Associate Professor of History at Lawrence University, Rico has been named the 2018 recipient of the historical society’s annual Lillian F. Mackesy Historian of the Year Award, which honors outstanding contributions to Outagamie County history.
She was cited for a pair of public presentations she made in 2017 on the history of environmentalism in the Fox Valley, one to the local community and one to the Northeast Wisconsin Land Trust. She also was recognized for her nearly decade-long service to the Outagamie County Historical Society.
“Beyond doing good history, Monica lead and nurtured the History Museum at the Castle through a time of critical change,” said Matt Carpenter, the History Museum’s executive director. “During her nine years of dedicated service to the board, including seven as board president, Monica made practical decisions and orchestrated consensus that lead to greater financial stability, more meaningful community engagement as well as creative and daring interpretive offerings.”
During Rico’s tenure as board president, the History Museum received numerous state and national awards, including being named one of 15 finalists earlier this month for the National Medal for Museum and Library Service, the country’s most prestigious museum award. National Medal winners will be announced later this spring with representatives from winning institutions honored May 24 at ceremony in Washington, D.C.
Established in 1976 by the Outagamie County Historical Society, the award is named in honor of Lillian Mackesy, a former columnist and editor for The Post Crescent, whose columns included: “Looking Back 100 Years,” “Historically Speaking” and “Remember When?”
Mackesy, the award’s first recipient, was devoted to the preservation and promotion of the region’s historical heritage.
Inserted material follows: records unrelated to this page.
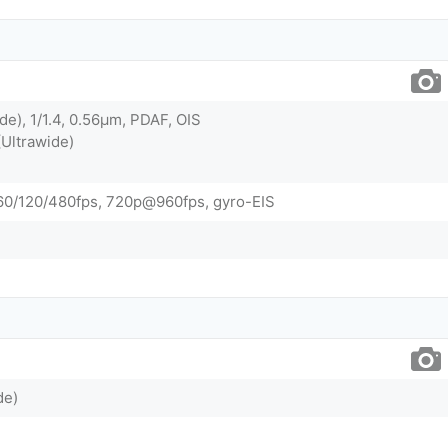
de), 1/1.4, 0.56µm, PDAF, OIS
(Ultrawide)
0/120/480fps, 720p@960fps, gyro-EIS
de)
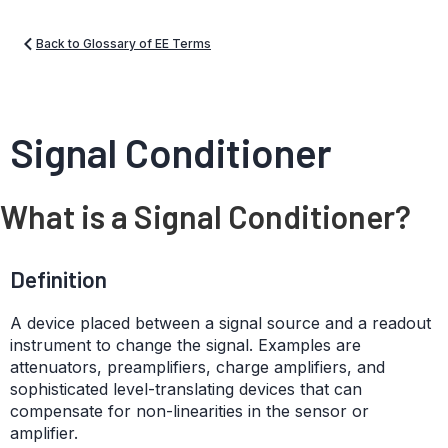
Back to Glossary of EE Terms
Signal Conditioner
What is a Signal Conditioner?
Definition
A device placed between a signal source and a readout
instrument to change the signal. Examples are
attenuators, preamplifiers, charge amplifiers, and
sophisticated level-translating devices that can
compensate for non-linearities in the sensor or
amplifier.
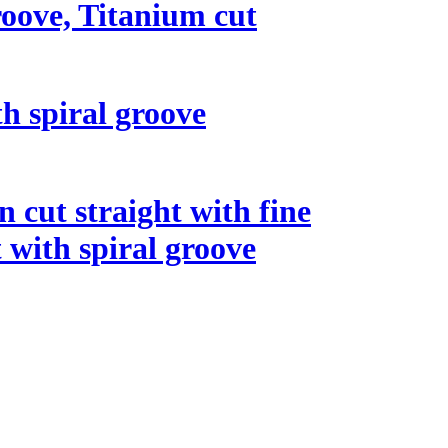
roove, Titanium cut
th spiral groove
n cut straight with fine
t with spiral groove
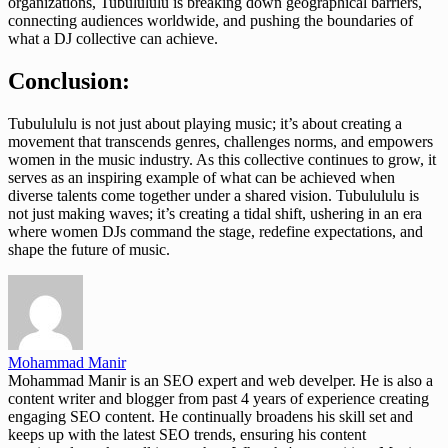
organizations, Tubulululu is breaking down geographical barriers,
connecting audiences worldwide, and pushing the boundaries of
what a DJ collective can achieve.
Conclusion:
Tubulululu is not just about playing music; it’s about creating a
movement that transcends genres, challenges norms, and empowers
women in the music industry. As this collective continues to grow, it
serves as an inspiring example of what can be achieved when
diverse talents come together under a shared vision. Tubulululu is
not just making waves; it’s creating a tidal shift, ushering in an era
where women DJs command the stage, redefine expectations, and
shape the future of music.
Mohammad Manir
Mohammad Manir is an SEO expert and web develper. He is also a
content writer and blogger from past 4 years of experience creating
engaging SEO content. He continually broadens his skill set and
keeps up with the latest SEO trends, ensuring his content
Her personal collection forms the core of the History Museum’s research files and photograph collection.
Rico joined the Lawrence faculty in 2001. Her scholarship interests include early America, the American West, gender and environment. The author of the book “Nature’s Noblemen: Transatlantic Masculinities and the Nineteenth Century American West.” She was recognized in 2014 with Lawrence’s Award for Excellence in Creative Activity.
Rico is the third Lawrence faculty member in four years to be honored with the Mackesy Historian of the Year Award. Antoinette Powell, associate professor and music librarian, was recognized in 2015 and anthropologist Peter Peregrine was recognized in 2016.
About Lawrence University
Founded in 1847, Lawrence University uniquely integrates a college of liberal arts and sciences with a nationally recognized conservatory of music, both devoted exclusively to undergraduate education. It was selected for inclusion in the book “Colleges That Change Lives: 40 Schools That Will Change the Way You Think About College.” Engaged learning, the development of multiple interests and community outreach are central to the Lawrence experience. Lawrence draws its 1,500 students from nearly every state and more than 50 countries.